Transforming Medi-Cal: Where Do We Go from Here?

California is nearing the end of a five-year federal waiver that has provided essential funding and flexibility to help modernize the state’s $95 billion Medicaid program, Medi-Cal. In many ways, California’s waiver has sparked crucial changes.

Among these changes are:

  • In 2010, 7.4 million people were covered by Medi-Cal. Today, 11.9 million people — nearly one in three Californians — are enrolled in the program.
  • In 2010, many Medi-Cal enrollees were in a fee-for-service program that lacked accountability. Today, nearly all are enrolled in managed care plans that must meet specific performance requirements for access to care, quality of care, and cost.
  • In 2010, mild-to-moderate mental health conditions were not covered. Today, Medi-Cal does cover care for these conditions.

Equally important is the change underway at the state’s 21 public health care systems, for which the current $10 billion Medi-Cal waiver includes federal incentive payments tied to key goals. The goals include infrastructure development, innovation, and redesign; population-focused improvement; and urgent upgrades in care. The success of these billions of dollars in incentive payments was highlighted at a recent CHCF forum on Delivery System Reform Incentive Payment (DSRIP).

Despite these achievements, it is widely acknowledged that the task of transforming Medi-Cal is far from complete. Systemwide transformation takes time, so state officials are feverishly working to design the next Medicaid waiver to build on what’s been started. They have proposed several goals and created advisory groups to examine options in several areas, including using payment incentives to improve the performance of health plans and providers, using Medicaid funds to provide shelter or housing to enrollees at-risk for hospitalization or admission to a nursing home, and expanding the workforce providing care to Medi-Cal enrollees.

CHCF, together with The California Endowment and the Blue Shield of California Foundation, is supporting a stakeholder process and technical assistance from local and national experts to support the California Department of Health Care Services as it develops the state’s waiver proposal to the US Centers for Medicare & Medicaid Services (CMS).

As state officials consider their options, three goals should rise to the top:

  1. Improve access to primary and specialty care. Surveys of Californians conducted before coverage expansion under the Affordable Care Act (ACA) consistently showed a wide gap between Medi-Cal enrollees and other insured populations with respect to access to care. For example, in surveys conducted in 2011 for CHCF and the California Department of Health Care Services, Medi-Cal enrollees were nearly twice as likely as other insured Californians to report difficulty getting appointments with primary care physicians (26% versus 15%) and specialists (42% versus 24%).

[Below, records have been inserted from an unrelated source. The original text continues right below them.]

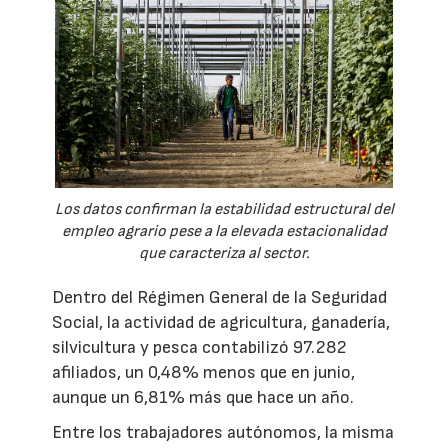
Los datos confirman la estabilidad estructural del
empleo agrario pese a la elevada estacionalidad
que caracteriza al sector.
Dentro del Régimen General de la Seguridad
Social, la actividad de agricultura, ganadería,
silvicultura y pesca contabilizó 97.282
afiliados, un 0,48% menos que en junio,
aunque un 6,81% más que hace un año.
Entre los trabajadores autónomos, la misma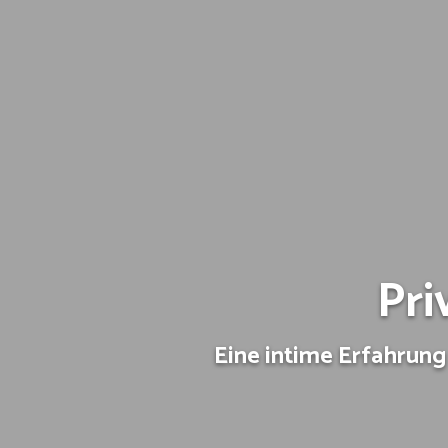
Pri
Eine intime Erfahrun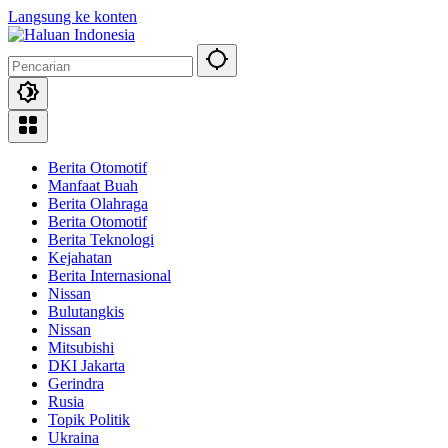
Langsung ke konten
Berita Otomotif
Manfaat Buah
Berita Olahraga
Berita Otomotif
Berita Teknologi
Kejahatan
Berita Internasional
Nissan
Bulutangkis
Nissan
Mitsubishi
DKI Jakarta
Gerindra
Rusia
Topik Politik
Ukraina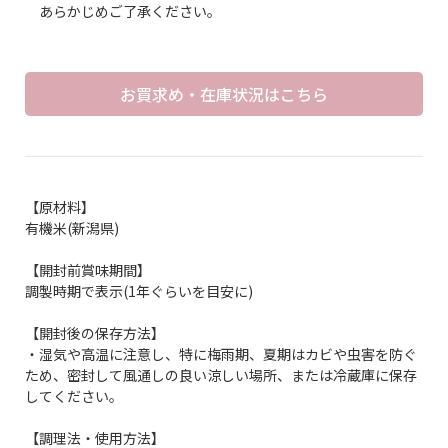
あらかじめご了承ください。
お買求め・在庫状況はこちら
【原材料】
有機米(新潟県)
【開封前賞味期間】
調製時期で表示(1年ぐらいを目安に)
【開封後の保存方法】
・湿気や高温に注意し、特に梅雨期、夏期はカビや虫害を防ぐ
ため、密封して風通しの良い涼しい場所、または冷蔵庫に保存
してください。
【調理法・使用方法】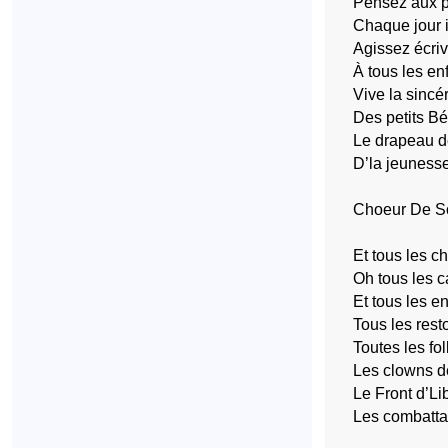
Pensez aux pr
Chaque jour i
Agissez écri
À tous les en
Vive la sincér
Des petits Bér
Le drapeau dé
D’la jeunesse
Choeur De S
Et tous les c
Oh tous les 
Et tous les e
Tous les rest
Toutes les fo
Les clowns d
Le Front d’Li
Les combattan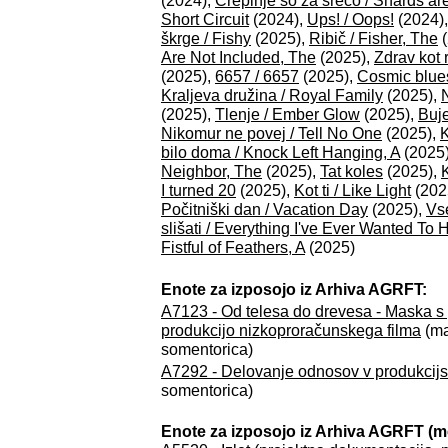
(2024),
Črepinje so za srečo / Shards are
Short Circuit
(2024),
Ups! / Oops!
(2024)
škrge / Fishy
(2025),
Ribič / Fisher, The
(
Are Not Included, The
(2025),
Zdrav kot r
(2025),
6657 / 6657
(2025),
Cosmic blue
Kraljeva družina / Royal Family
(2025),
(2025),
Tlenje / Ember Glow
(2025),
Buj
Nikomur ne povej / Tell No One
(2025),
K
bilo doma / Knock Left Hanging, A
(2025
Neighbor, The
(2025),
Tat koles
(2025),
I turned 20
(2025),
Kot ti / Like Light
(202
Počitniški dan / Vacation Day
(2025),
Vse
slišati / Everything I've Ever Wanted To 
Fistful of Feathers, A
(2025)
Enote za izposojo iz Arhiva AGRFT:
A7123 - Od telesa do drevesa - Maska s 
produkcijo nizkoproračunskega filma
(ma
somentorica)
A7292 - Delovanje odnosov v produkcijsk
somentorica)
Enote za izposojo iz Arhiva AGRFT (m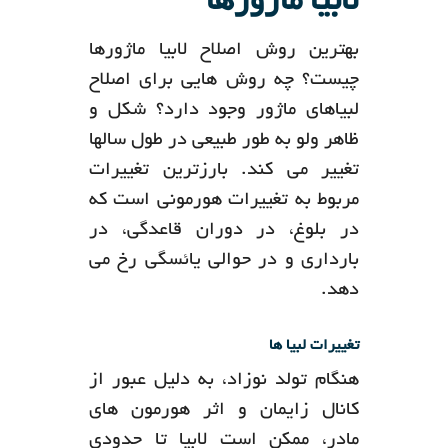
لابیا ماژورها
بهترین روش اصلاح لابیا ماژورها
چیست؟ چه روش هایی برای اصلاح
لبیاهای ماژور وجود دارد؟ شکل و
ظاهر ولو به طور طبیعی در طول سالها
تغییر می کند. بارزترین تغییرات
مربوط به تغییرات هورمونی است که
در بلوغ، در دوران قاعدگی، در
بارداری و در حوالی یائسگی رخ می
دهد.
تغییرات لبیا ها
هنگام تولد نوزاد، به دلیل عبور از
کانال زایمان و اثر هورمون های
مادر، ممکن است لابیا تا حدودی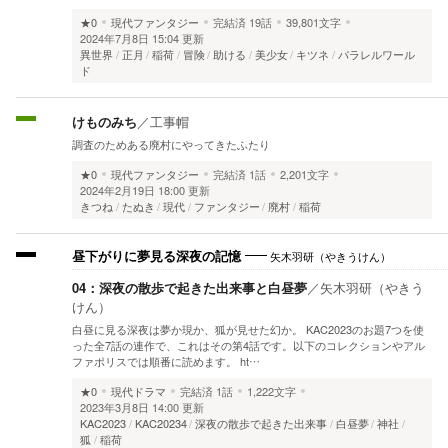
★0
現代ファンタジー
完結済
19話
39,801文字
2024年7月8日 15:04 更新
異世界
正月
稲荷
冒険
助ける
美少女
キツネ
パラレルワール
ド
けものみち
／
工事帽
調査のためある廃村にやってきたふたり
★0
現代ファンタジー
完結済
1話
2,201文字
2024年2月19日 18:00 更新
きつね
たぬき
現代
ファンタジー
廃村
稲荷
矢木羽研（やきうけん）
昼下がりに夢見る深夜の記憶
04：深夜の散歩で起きた出来事と白昼夢
／
矢木羽研（やきう
けん）
白昼に見る深夜は夢か現か、狐が見せた幻か。 KAC2023のお題7つを使
った全7話の連作で、これはその第4話です。以下のコレクションやアル
ファポリスでは順番に読めます。 ht…
★0
現代ドラマ
完結済
1話
1,222文字
2023年3月8日 14:00 更新
KAC2023
KAC20234
深夜の散歩で起きた出来事
白昼夢
神社
狐
稲荷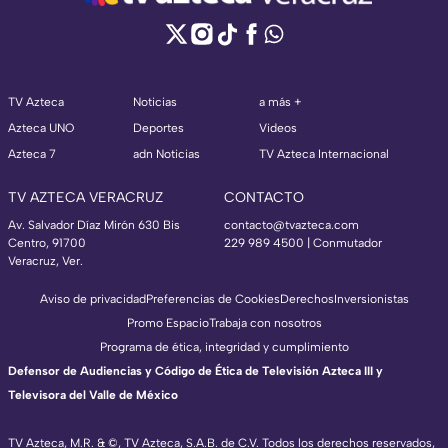
TV Azteca
Noticias
a más +
Azteca UNO
Deportes
Videos
Azteca 7
adn Noticias
TV Azteca Internacional
TV AZTECA VERACRUZ
CONTACTO
Av. Salvador Díaz Mirón 630 Bis
contacto@tvazteca.com
Centro, 91700
229 989 4500 | Conmutador
Veracruz, Ver.
Aviso de privacidad
Preferencias de Cookies
Derechos
Inversionistas
Promo Espacio
Trabaja con nosotros
Programa de ética, integridad y cumplimiento
Defensor de Audiencias y Código de Ética de Televisión Azteca III y
Televisora del Valle de México
TV Azteca, M.R. & ©, TV Azteca, S.A.B. de C.V. Todos los derechos reservados,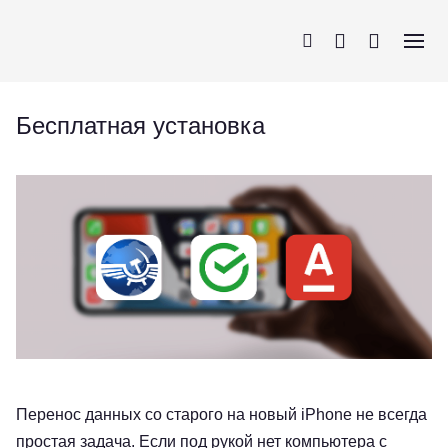
Бесплатная установка
iPhone
AirPods
MacBook
Apple Watch
Перенос данных со старого на новый iPhone не всегда
простая задача. Если под рукой нет компьютера с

There is good reason to believe the problem has gotten worse since then. If Medi-Cal is to close this gap, it must depart from old rules that constrain how care is provided and paid for. Health plans and providers should have the flexibility and incentive to expand access through better use of technology, workforce innovations, and other means.
  2. Manage care better for high-cost populations. In Medi-Cal, as with private insurance, a relatively small share of enrollees accounts for a disproportionately large share of the cost of care. In Medi-Cal, however, many of these high-cost populations include beneficiaries whose care is divided between two or more systems and payers. They include elderly and disabled Medi-Cal beneficiaries whose primary source of coverage is Medicare; children with special health care needs whose specialty care is carved out of Medi-Cal managed care; and enrollees with severe mental illness whose care is the responsibility of county mental health departments. Some progress has been made to better integrate care across these separate silos, but it has been slow and mostly superficial. The next Medi-Cal waiver must provide a powerful catalyst to jump-start these efforts.
  3. Demand better performance on access and quality measures from program partners. The difference between high-performing health plans and providers and low-performing ones is astounding, often with grave consequences for people’s health. For example, women age 21 to 64 in one Medi-Cal health plan were twice as likely to be screened for cervical cancer in the previous three years as women in another Medi-Cal health plan (85% and 43%, respectively). The next Medicaid waiver should be used to encourage better performance among health plans, providers, and county partners. The better ones should be rewarded for their performance and encouraged to expand their reach; those at the bottom should be expected to improve — and be given technical assistance and/or other support to do so. Because public health care systems provide only a fraction of the care Medi-Cal beneficiaries receive, Medi-Cal investments and incentive payments for delivery system reform must reach a broader group of providers, including health centers and medical groups serving large populations of Medi-Cal enrollees.

The Takeaway

The next federal waiver is an enormous opportunity to sustain California’s early momentum toward transforming and improving care in Medi-Cal, a program that touches many millions of lives. We must rise to the occasion and forge a compelling vision for a 21st-century Medi-Cal that is ambitious, creative, and data-driven.